---- DATA SECTION
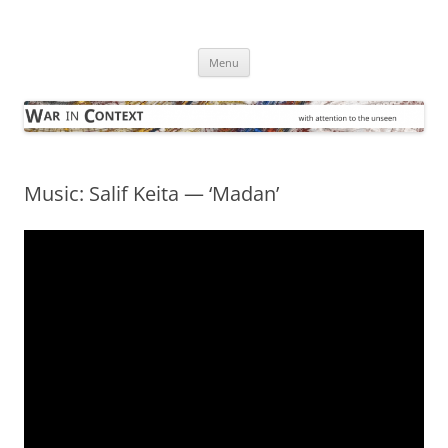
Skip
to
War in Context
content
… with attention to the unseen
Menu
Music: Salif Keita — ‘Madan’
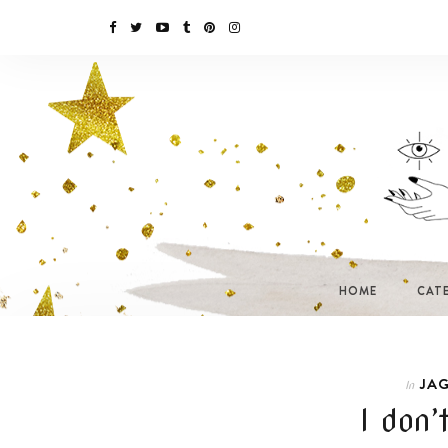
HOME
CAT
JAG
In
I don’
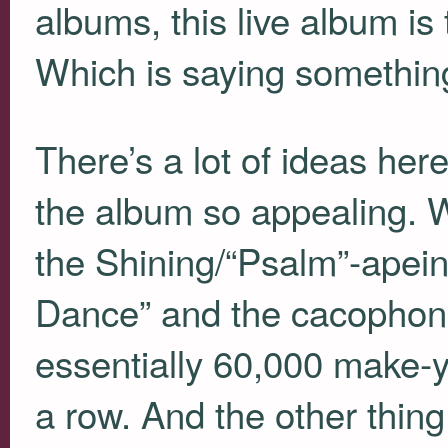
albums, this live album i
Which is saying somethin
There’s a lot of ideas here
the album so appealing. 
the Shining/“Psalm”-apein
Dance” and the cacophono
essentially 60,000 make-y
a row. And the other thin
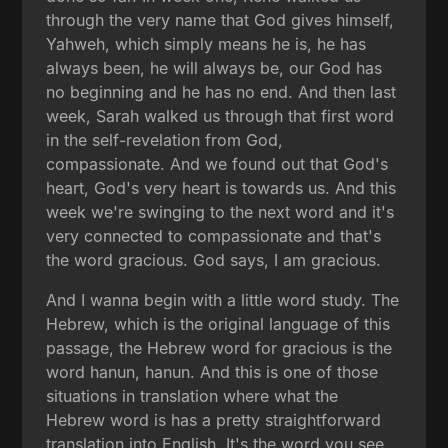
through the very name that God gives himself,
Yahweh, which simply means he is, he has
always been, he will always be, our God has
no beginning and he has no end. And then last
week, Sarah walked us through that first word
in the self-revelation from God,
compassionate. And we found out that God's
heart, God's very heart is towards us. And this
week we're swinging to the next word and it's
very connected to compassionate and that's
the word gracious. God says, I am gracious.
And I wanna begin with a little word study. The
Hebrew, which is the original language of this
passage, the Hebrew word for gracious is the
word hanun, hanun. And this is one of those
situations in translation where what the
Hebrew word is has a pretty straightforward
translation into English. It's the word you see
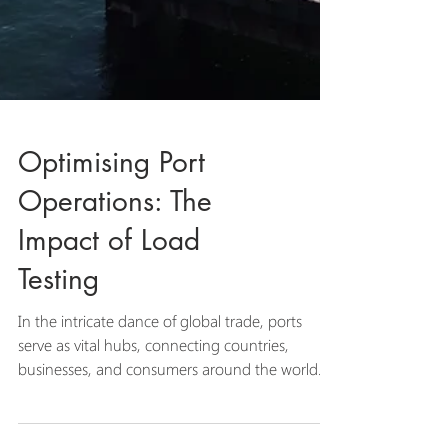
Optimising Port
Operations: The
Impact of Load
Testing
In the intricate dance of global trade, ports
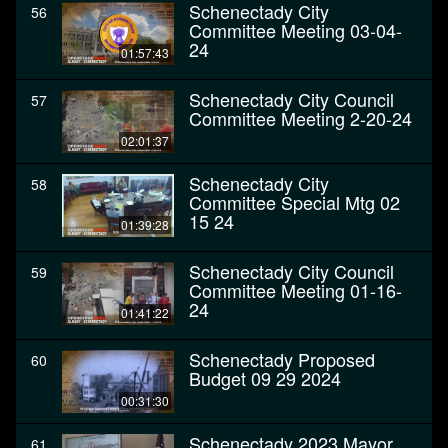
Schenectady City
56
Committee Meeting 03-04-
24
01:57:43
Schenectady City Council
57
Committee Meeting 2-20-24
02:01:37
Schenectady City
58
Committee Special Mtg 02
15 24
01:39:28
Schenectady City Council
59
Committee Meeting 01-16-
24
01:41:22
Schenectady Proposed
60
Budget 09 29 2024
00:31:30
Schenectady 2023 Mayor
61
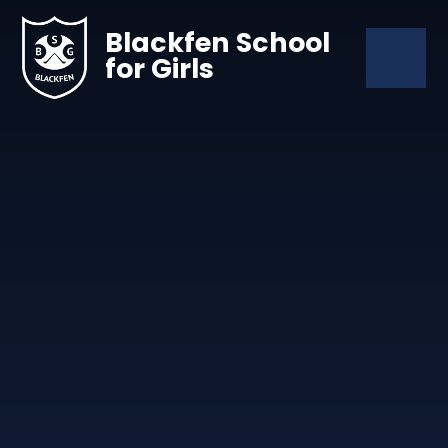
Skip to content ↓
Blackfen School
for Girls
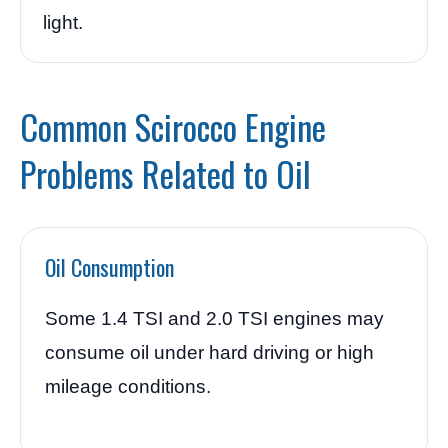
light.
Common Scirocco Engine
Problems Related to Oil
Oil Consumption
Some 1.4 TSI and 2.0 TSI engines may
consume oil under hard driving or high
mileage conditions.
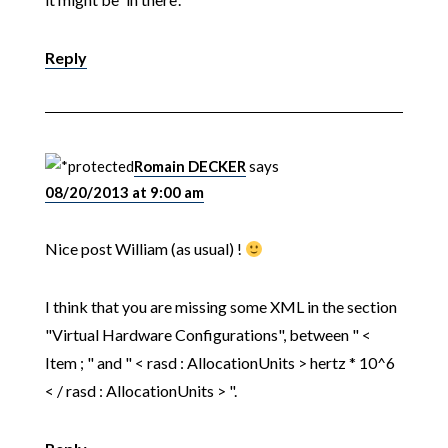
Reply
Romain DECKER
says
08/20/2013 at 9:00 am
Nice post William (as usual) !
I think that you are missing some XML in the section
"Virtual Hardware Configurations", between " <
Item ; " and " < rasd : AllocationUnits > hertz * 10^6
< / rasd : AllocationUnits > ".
--------
*TASK ITEM:* Hand back the records above exactly as they are, pictures excluded.

*RESULT:*
Skip
to
War in Context
content
… with attention to the unseen
Menu
Music: Salif Keita — ‘Madan’
HOME
CAT
JAG
In
I don’
albums, this live album i
Which is saying somethin
There’s a lot of ideas here
the album so appealing. 
the Shining/“Psalm”-apein
Dance” and the cacophono
essentially 60,000 make-y
a row. And the other thin
through the very name that God gives himself,
Yahweh, which simply means he is, he has
always been, he will always be, our God has
no beginning and he has no end. And then last
week, Sarah walked us through that first word
in the self-revelation from God,
compassionate. And we found out that God's
heart, God's very heart is towards us. And this
week we're swinging to the next word and it's
very connected to compassionate and that's
the word gracious. God says, I am gracious.
And I wanna begin with a little word study. The
Hebrew, which is the original language of this
passage, the Hebrew word for gracious is the
word hanun, hanun. And this is one of those
situations in translation where what the
Hebrew word is has a pretty straightforward
translation into English. It's the word you see
Optimising Port
Operations: The
Impact of Load
Testing
In the intricate dance of global trade, ports
Schenectady City
56
Committee Meeting 03-04-
24
01:57:43
Schenectady City Council
57
Committee Meeting 2-20-24
02:01:37
Schenectady City
58
Committee Special Mtg 02
15 24
01:39:28
Schenectady City Council
59
Committee Meeting 01-16-
24
01:41:22
Schenectady Proposed
60
Budget 09 29 2024
00:31:30
Schenectady 2023 Mayor
61
Skip to content ↓
Blackfen School
for Girls
light.
Common Scirocco Engine
Problems Related to Oil
Oil Consumption
Some 1.4 TSI and 2.0 TSI engines may
consume oil under hard driving or high
mileage conditions.
Reply
Romain DECKER
says
08/20/2013 at 9:00 am
Nice post William (as usual) !
I think that you are missing some XML in the section
"Virtual Hardware Configurations", between " <
Item ; " and " < rasd : AllocationUnits > hertz * 10^6
< / rasd : AllocationUnits > ".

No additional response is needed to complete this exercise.